How we have identified and analysed trends in the Knowledge Base
The trends identification method is based on a mixed-method-design consisting of qualitative and quantitative research approaches. The following paragraph explaines how we applied data mining techniques in the trend identification process. The second paragrah showcasts the way we have descibed the trend tendency in the Knowledge Base, based on specific Web of Science search results.
Trend identification on Twitter and Web of Science through data mining
In order to gain a broader understanding of relevant trends in the public sector we used data mining techniques to identify trend frequencies in the Web of Science data base and on Twitter.
The database Web of Science and the social network Twitter are due to the large amount of data ideal for the conduction of efficient data mining.

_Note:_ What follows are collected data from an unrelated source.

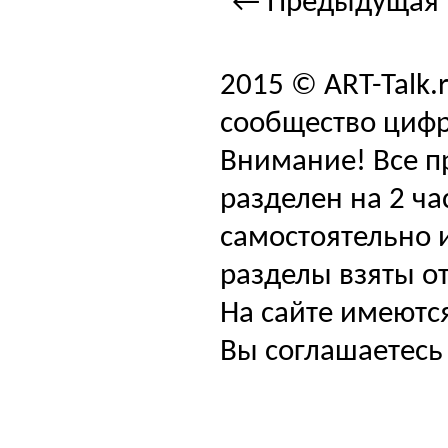
← Предыдущая 
2015 © ART-Talk.
сообщество цифр
Внимание! Все п
разделен на 2 ча
самостоятельно и
разделы взяты от
На сайте имеютс
Вы соглашаетесь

With 1.4 billion indexed references and over 20,000 Journals Web of Science is one of the main multidisciplinary academic literature collections. Thus, Web of Science has the big advantage of allowing the exportation of the results for further analysis. Twitter is with 330 million monthly active users one of the most used social network sites in the world. The site is especially important for the present case since amongst the users are many professionals from politics, the public as well as the private sector.
In order to identify relevant trends a keyword research has been performed on both platforms, using the following queries: (“policy OR policies”) AND (“big data” OR “open data” OR “data analytics”) AND (“public”). We obtained over 2700 related tweets on twitter and round about 4600 related records on WOS which has been reduced to their roots in a data mining process using the statistical programming language R. From the data mining process we gained ranked frequencies of two-word-combinations.
Noticeable is the fact that the health domain turns out to be most affected by data analytics innovations since it is the first two-word-combination in the ranking without terms that have been used in the search query.
The Web of Science and the Twitter query revealed that the term health and the term Social Media are very high rated. However, most of the gained terms are multifarious terms with only one or two mentions.
In the Twitter-ranking also the term “change_public” revealed on a high rank. It points on the transformation process in terms of data analytic strategies that is going on in the public sector.
Noteworthy is furthermore, that critical amount of tweets on Twitter is related to the term “dehumanizing”, which indicates a controversial discussion regarding the use of data analytics technologies in the public sector.
Trend Tendencies in the BPC Knowledge Base
We have identified trends also through qualitative expert interviews and desk research activities. To derive trend tendencies we made respective trend queries in the Web of Science database. The search results have been exported to create trend visualisations in the open source data analytics software “R Studio”. The figures in the trend items in the Knowledge Base are presenting relative frequencies in a time span between 2009 and 2018.
To provide a specific view on public sector trends, we refined the results in a next step by applying the public sector related WOS filter categories. All refined trend queries are referred as “public sector relevant”. To bring in the big data perspective we combined the general trend query with the term “Big Data”. Therefore, we applied the following trend query (“Trend” AND “Big Data”) in order to obtain a big data relevance of the respective trends.
As a result, trends are represented in the Knowledge Base with focus on the general trend tendency (solid line), the on the public sector relevance (dotted line) and the big data relevance (broken line) as shown in the following figure.
Distribution on categories
The Web of Science (WOS) database provides a huge catalogue of filter categories. To depict the distribution of the respective trend on WOS categories we clustered the categories and obtained a manageable category catalogue consisting of 36 categories.